The big day was a happy but very long one.
Graduation ceremony did not start until five in the afternoon and in excess of a couple of hundred awards were then conferred. By the time the following get-togethers and farewells were done it was a long, late, drive back to the Island.
They managed to board the midnight ferry.
Roz was shattered for a few days - she had not really been fit to travel at all - but has since made a good recovery.
More chemotherapy next week: she appreciates the necessity but is not looking forward to it.
HOME.
Let's all be affronted.
They are at it again. If it's not unwell wishers niggling  about the oft inane utterances of expensively educated politicians (and I have some sympathy), it's the more readily offended of the fiddler on the roof clan (an otherwise lovely people without whom there would be no show business) demanding apology for perceived slights to their homeland/race/religion. 
Tell you what. Let's all be affronted.
Let's be internationally affronted enough to bring about the replacement of anyone in power who proves to be so far up themself that they become a danger to the entire world.

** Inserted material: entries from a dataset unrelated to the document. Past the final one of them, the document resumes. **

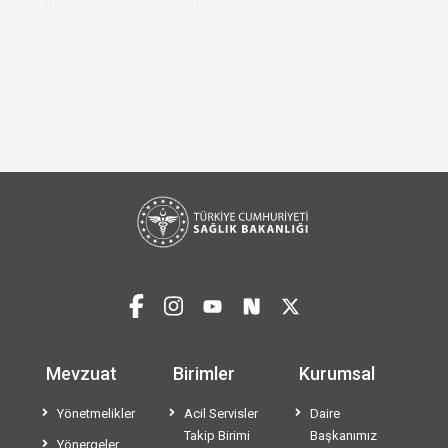
Mevzuat
Birimler
Kurumsal
Yönetmelikler
Acil Servisler
Daire
Takip Birimi
Başkanımız
Yönergeler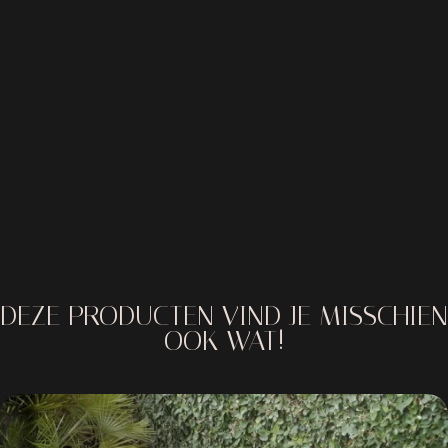
DEZE PRODUCTEN VIND JE MISSCHIEN
OOK WAT!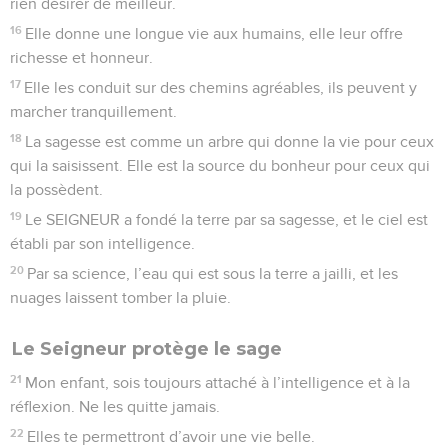
rien désirer de meilleur.
16
Elle donne une longue vie aux humains, elle leur offre
richesse et honneur.
17
Elle les conduit sur des chemins agréables, ils peuvent y
marcher tranquillement.
18
La sagesse est comme un arbre qui donne la vie pour ceux
qui la saisissent. Elle est la source du bonheur pour ceux qui
la possèdent.
19
Le SEIGNEUR a fondé la terre par sa sagesse, et le ciel est
établi par son intelligence.
20
Par sa science, l’eau qui est sous la terre a jailli, et les
nuages laissent tomber la pluie.
Le Seigneur protège le sage
21
Mon enfant, sois toujours attaché à l’intelligence et à la
réflexion. Ne les quitte jamais.
22
Elles te permettront d’avoir une vie belle.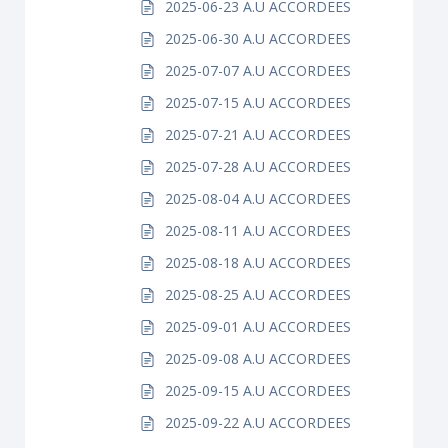
2025-06-23 A.U ACCORDEES
2025-06-30 A.U ACCORDEES
2025-07-07 A.U ACCORDEES
2025-07-15 A.U ACCORDEES
2025-07-21 A.U ACCORDEES
2025-07-28 A.U ACCORDEES
2025-08-04 A.U ACCORDEES
2025-08-11 A.U ACCORDEES
2025-08-18 A.U ACCORDEES
2025-08-25 A.U ACCORDEES
2025-09-01 A.U ACCORDEES
2025-09-08 A.U ACCORDEES
2025-09-15 A.U ACCORDEES
2025-09-22 A.U ACCORDEES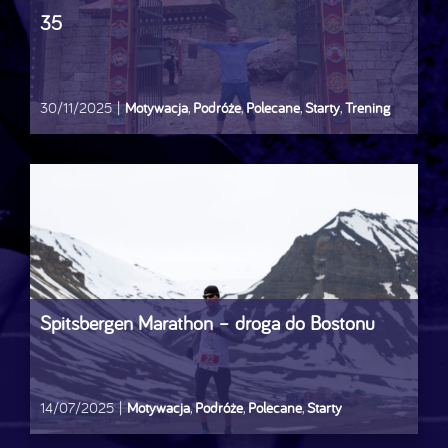
35
30/11/2025
|
Motywacja
,
Podróże
,
Polecane
,
Starty
,
Trening
Spitsbergen Marathon – droga do Bostonu
14/07/2025
|
Motywacja
,
Podróże
,
Polecane
,
Starty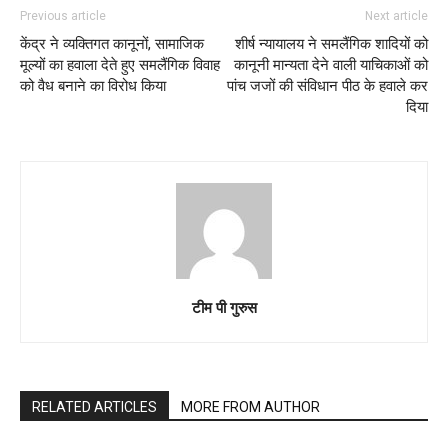
Previous article
Next article
केंद्र ने व्यक्तिगत कानूनों, सामाजिक
शीर्ष न्यायालय ने समलैंगिक शादियों को
मूल्यों का हवाला देते हुए समलैंगिक विवाह
कानूनी मान्यता देने वाली याचिकाओं को
को वैध बनाने का विरोध किया
पांच जजों की संविधान पीठ के हवाले कर
दिया
टीम पी गुरुस
RELATED ARTICLES
MORE FROM AUTHOR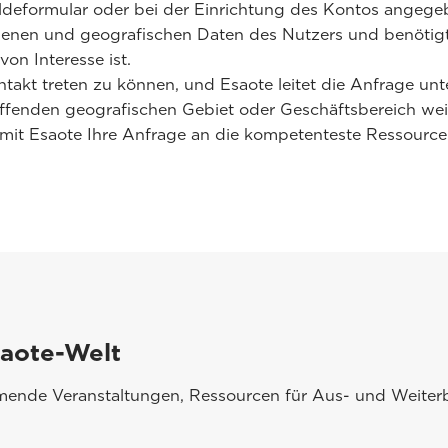
eldeformular oder bei der Einrichtung des Kontos angeg
genen und geografischen Daten des Nutzers und benötigt
on Interesse ist.
ntakt treten zu können, und Esaote leitet die Anfrage un
effenden geografischen Gebiet oder Geschäftsbereich weit
, damit Esaote Ihre Anfrage an die kompetenteste Ressour
saote-Welt
mmende Veranstaltungen, Ressourcen für Aus- und Weiterb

Wouldn't that be wonderful?
TELEVISION.
Stan Lee's Lucky Man starring James Nesbitt finished on Sky1. It was comic book stuff and nobody ended up having much luck.

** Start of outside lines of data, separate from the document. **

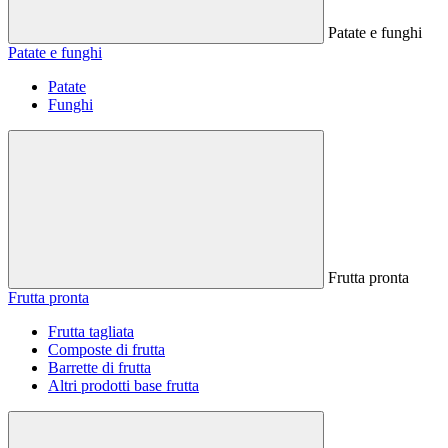
Patate e funghi
Patate e funghi
Patate
Funghi
Frutta pronta
Frutta pronta
Frutta tagliata
Composte di frutta
Barrette di frutta
Altri prodotti base frutta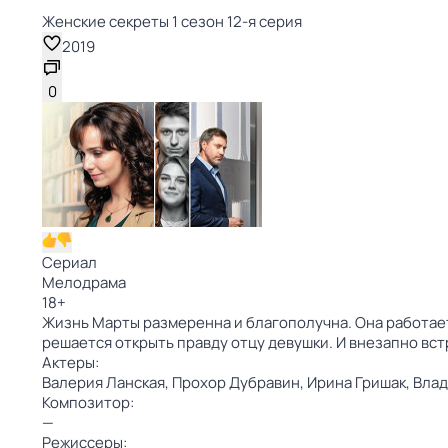
Женские секреты 1 сезон 12-я серия
2019
0
Сериал
Мелодрама
18
+
Жизнь Марты размеренна и благополучна. Она работает
решается открыть правду отцу девушки. И внезапно вс
Актеры:
Валерия Ланская,
Прохор Дубравин,
Ирина Гришак,
Влад
Композитор:
—
Режиссеры: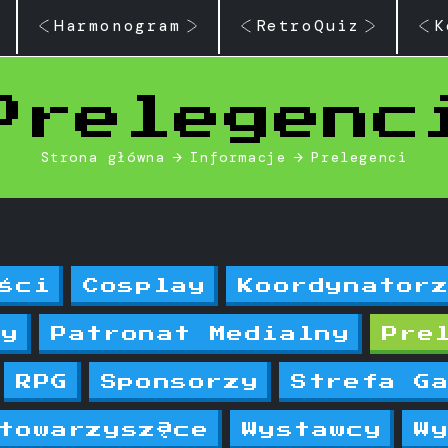
Harmonogram
RetroQuiz
K
Prelegenc
Strona główna
Informacje
Prelegenci
ści
Cosplay
Koordynator
ny
Patronat Medialny
Pre
RPG
Sponsorzy
Strefa G
towarzyszące
Wystawcy
W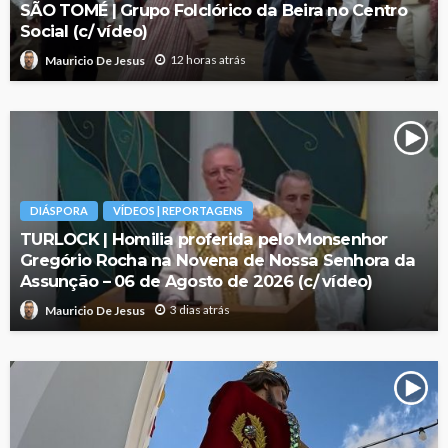
SÃO TOMÉ | Grupo Folclórico da Beira no Centro
Social (c/ vídeo)
12 horas atrás
Mauricio De Jesus
DIÁSPORA
VÍDEOS | REPORTAGENS
TURLOCK | Homilia proferida pelo Monsenhor
Gregório Rocha na Novena de Nossa Senhora da
Assunção – 06 de Agosto de 2026 (c/ vídeo)
3 dias atrás
Mauricio De Jesus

Bodyguard on BBC1 continues apace.
 I don't have a Twitter account so knew nothing of the 'spoilers' story that followed the explosive ending to episode 4. Suffice it to say I am too old a viewer to believe Jed Mercurio has killed off Keeley Hawes (above), one of the two stars, when only two thirds of the way through the series.
I feel sure MI5 headed by Stuart Bowman, who has seamlessly slipped in from Versailles (complete with his two stock expressions - disapproval and pursed lip disapproval), has to be involved.
Otherwise I am convinced of nothing except that had any of the Special Branch officers I knew acted in the way DS David Budd (Richard Madden) does, he would have been quietly removed by his colleagues and put to pasture in a bungalow on Hayling Island.
A Discovery of Witches which has just started in the UK on Sky1, stars Teresa Palmer as Diana Bishop, an academic and reluctant witch.
Matthew Goode plays her vampire professor sidekick and the city of Oxford is as charming as ever. It all looks pretty good.